▸ **Given data**:
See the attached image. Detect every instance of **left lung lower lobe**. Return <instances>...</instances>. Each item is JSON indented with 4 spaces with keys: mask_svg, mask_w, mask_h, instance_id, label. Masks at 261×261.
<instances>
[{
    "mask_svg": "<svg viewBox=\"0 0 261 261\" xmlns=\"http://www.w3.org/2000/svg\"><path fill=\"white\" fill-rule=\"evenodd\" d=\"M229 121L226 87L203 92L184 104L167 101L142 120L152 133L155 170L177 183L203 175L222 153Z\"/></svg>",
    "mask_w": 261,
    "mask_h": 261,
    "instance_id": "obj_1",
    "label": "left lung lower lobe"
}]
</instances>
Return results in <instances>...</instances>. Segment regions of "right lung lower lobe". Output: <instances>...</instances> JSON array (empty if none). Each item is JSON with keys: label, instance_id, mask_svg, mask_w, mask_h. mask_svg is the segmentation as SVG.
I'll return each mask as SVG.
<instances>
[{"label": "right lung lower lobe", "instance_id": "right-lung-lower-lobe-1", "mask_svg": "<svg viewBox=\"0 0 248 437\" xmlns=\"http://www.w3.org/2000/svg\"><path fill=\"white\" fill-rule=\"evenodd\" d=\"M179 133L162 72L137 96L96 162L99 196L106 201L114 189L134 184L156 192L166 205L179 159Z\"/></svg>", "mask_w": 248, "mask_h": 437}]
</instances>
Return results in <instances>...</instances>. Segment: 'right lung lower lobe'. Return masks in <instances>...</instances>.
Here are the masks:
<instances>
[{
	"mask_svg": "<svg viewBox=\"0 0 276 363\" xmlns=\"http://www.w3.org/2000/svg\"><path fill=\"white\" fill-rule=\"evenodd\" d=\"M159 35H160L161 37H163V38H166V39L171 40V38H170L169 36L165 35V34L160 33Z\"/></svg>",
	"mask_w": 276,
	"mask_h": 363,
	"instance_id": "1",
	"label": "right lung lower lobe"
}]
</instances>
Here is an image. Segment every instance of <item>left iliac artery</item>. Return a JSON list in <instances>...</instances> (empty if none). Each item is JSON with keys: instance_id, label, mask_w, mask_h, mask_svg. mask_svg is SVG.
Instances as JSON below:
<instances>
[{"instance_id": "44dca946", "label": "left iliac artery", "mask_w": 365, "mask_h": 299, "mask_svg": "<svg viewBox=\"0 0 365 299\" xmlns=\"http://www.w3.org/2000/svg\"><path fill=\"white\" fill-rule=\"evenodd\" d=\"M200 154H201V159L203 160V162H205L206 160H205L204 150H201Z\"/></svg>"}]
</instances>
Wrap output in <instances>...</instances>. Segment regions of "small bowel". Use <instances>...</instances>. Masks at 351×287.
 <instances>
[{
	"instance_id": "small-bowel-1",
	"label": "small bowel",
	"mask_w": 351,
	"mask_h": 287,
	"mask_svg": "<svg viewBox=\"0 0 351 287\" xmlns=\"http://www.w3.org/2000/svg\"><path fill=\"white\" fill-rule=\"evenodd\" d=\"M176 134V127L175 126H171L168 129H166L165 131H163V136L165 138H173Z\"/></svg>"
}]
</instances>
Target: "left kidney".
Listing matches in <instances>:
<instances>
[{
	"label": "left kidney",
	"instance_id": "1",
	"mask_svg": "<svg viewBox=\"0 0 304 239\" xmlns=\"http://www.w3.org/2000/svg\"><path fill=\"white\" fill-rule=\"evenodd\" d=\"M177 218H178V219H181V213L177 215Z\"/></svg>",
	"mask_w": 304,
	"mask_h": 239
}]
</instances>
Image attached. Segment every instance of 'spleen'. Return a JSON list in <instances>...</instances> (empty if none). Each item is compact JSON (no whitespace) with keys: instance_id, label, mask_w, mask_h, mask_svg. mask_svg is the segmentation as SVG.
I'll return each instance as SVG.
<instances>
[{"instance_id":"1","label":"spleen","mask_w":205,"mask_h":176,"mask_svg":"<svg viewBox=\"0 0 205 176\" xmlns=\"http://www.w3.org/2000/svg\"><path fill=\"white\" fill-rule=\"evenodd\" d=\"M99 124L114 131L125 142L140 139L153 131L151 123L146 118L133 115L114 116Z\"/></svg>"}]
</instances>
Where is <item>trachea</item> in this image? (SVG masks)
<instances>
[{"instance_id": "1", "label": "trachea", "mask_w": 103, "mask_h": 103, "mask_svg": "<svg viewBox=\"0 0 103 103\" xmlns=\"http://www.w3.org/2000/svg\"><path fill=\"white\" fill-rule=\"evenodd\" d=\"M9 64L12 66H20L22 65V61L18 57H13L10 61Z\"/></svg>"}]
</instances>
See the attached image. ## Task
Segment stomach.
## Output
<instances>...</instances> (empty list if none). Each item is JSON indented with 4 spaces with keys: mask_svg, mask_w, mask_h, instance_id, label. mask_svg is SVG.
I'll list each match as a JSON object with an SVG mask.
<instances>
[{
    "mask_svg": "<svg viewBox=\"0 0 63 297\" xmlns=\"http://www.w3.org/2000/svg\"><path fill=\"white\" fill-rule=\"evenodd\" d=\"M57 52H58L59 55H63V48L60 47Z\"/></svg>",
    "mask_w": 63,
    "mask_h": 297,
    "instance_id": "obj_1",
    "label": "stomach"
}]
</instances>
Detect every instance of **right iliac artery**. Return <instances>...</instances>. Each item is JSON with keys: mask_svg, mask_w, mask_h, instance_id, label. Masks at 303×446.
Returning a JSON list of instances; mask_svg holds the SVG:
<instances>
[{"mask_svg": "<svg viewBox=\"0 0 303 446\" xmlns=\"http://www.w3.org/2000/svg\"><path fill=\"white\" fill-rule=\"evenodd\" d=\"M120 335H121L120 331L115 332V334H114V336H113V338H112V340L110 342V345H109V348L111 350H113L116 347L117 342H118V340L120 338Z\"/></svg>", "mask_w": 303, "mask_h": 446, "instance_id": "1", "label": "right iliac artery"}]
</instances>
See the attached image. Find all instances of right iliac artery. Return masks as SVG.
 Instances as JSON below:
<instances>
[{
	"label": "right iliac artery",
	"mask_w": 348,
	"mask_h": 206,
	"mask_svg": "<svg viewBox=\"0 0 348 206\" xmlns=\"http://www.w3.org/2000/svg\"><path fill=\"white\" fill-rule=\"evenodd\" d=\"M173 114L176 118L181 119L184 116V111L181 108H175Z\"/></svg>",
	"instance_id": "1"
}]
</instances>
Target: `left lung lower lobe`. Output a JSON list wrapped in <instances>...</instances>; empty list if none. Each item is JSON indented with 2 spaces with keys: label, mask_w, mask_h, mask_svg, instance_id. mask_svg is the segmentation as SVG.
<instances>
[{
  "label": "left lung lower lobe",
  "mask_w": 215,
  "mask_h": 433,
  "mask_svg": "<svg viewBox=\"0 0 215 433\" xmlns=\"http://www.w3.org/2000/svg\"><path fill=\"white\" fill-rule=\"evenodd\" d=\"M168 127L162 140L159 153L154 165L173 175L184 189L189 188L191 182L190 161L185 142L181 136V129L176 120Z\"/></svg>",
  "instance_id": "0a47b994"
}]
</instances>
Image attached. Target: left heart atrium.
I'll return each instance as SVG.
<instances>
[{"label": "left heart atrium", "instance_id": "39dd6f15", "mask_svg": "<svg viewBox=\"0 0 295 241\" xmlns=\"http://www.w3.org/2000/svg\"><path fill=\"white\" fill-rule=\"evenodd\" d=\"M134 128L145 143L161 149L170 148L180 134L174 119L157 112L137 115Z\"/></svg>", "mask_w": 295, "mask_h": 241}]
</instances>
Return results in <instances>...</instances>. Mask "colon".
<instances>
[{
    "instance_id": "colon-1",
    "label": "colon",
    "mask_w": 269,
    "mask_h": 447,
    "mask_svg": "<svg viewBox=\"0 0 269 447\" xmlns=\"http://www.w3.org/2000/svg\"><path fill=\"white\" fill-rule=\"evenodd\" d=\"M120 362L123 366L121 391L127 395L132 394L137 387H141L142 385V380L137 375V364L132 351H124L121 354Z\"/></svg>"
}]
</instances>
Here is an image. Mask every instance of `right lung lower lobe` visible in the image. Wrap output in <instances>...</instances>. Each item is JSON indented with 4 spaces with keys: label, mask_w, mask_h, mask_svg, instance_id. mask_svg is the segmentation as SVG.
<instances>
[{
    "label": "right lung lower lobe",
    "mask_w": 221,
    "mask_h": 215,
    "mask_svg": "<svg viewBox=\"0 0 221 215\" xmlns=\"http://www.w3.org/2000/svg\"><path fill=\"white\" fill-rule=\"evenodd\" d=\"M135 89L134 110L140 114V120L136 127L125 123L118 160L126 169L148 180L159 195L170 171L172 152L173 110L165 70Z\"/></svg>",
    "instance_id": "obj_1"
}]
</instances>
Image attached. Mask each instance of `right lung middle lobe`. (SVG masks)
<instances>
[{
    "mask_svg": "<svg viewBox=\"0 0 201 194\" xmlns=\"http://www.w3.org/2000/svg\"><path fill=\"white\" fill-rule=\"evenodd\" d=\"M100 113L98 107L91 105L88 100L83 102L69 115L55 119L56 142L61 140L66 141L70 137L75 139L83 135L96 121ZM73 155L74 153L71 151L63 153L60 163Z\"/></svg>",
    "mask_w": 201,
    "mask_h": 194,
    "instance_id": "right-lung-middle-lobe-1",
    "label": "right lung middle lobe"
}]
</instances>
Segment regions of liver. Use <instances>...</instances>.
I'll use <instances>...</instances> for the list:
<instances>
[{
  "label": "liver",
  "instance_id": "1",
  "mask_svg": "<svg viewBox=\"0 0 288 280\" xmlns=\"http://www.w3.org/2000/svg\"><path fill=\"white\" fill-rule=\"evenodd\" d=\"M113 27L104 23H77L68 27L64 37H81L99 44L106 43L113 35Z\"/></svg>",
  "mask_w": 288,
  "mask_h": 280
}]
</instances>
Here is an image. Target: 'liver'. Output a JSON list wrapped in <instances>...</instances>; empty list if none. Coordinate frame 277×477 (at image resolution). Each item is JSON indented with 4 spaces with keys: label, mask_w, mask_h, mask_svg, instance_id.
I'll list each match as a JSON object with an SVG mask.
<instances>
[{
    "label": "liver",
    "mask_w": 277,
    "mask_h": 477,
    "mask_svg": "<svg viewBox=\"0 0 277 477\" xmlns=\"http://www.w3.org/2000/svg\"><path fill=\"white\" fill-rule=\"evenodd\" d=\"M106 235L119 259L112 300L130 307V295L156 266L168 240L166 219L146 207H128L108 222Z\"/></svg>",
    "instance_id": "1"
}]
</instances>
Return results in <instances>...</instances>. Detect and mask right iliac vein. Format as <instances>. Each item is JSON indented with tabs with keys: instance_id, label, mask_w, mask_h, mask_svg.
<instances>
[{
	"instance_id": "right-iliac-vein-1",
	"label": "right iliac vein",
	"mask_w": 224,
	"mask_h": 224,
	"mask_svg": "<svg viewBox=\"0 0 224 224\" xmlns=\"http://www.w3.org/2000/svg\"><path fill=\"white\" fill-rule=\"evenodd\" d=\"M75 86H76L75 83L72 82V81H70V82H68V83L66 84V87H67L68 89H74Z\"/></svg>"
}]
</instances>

▸ **Task goal**: Return, without any change, the lines from the one holding "Here is an image. Target: 'liver'." through the end of the listing, and only those.

▸ **Exercise solution**:
Here is an image. Target: 'liver'. Output a JSON list wrapped in <instances>...</instances>; empty list if none. Coordinate frame 277×477 (at image resolution). Each item is JSON indented with 4 spaces with keys: label, mask_w, mask_h, mask_svg, instance_id.
I'll list each match as a JSON object with an SVG mask.
<instances>
[{
    "label": "liver",
    "mask_w": 277,
    "mask_h": 477,
    "mask_svg": "<svg viewBox=\"0 0 277 477\" xmlns=\"http://www.w3.org/2000/svg\"><path fill=\"white\" fill-rule=\"evenodd\" d=\"M106 235L119 259L112 300L130 307V295L156 266L168 240L166 219L146 207H128L108 222Z\"/></svg>",
    "instance_id": "1"
}]
</instances>
Return results in <instances>...</instances>. Detect and mask right iliac vein. Format as <instances>. Each item is JSON indented with tabs with keys: instance_id, label, mask_w, mask_h, mask_svg.
<instances>
[{
	"instance_id": "right-iliac-vein-1",
	"label": "right iliac vein",
	"mask_w": 224,
	"mask_h": 224,
	"mask_svg": "<svg viewBox=\"0 0 224 224\" xmlns=\"http://www.w3.org/2000/svg\"><path fill=\"white\" fill-rule=\"evenodd\" d=\"M75 86H76L75 83L72 82V81H70V82H68V83L66 84V87H67L68 89H74Z\"/></svg>"
}]
</instances>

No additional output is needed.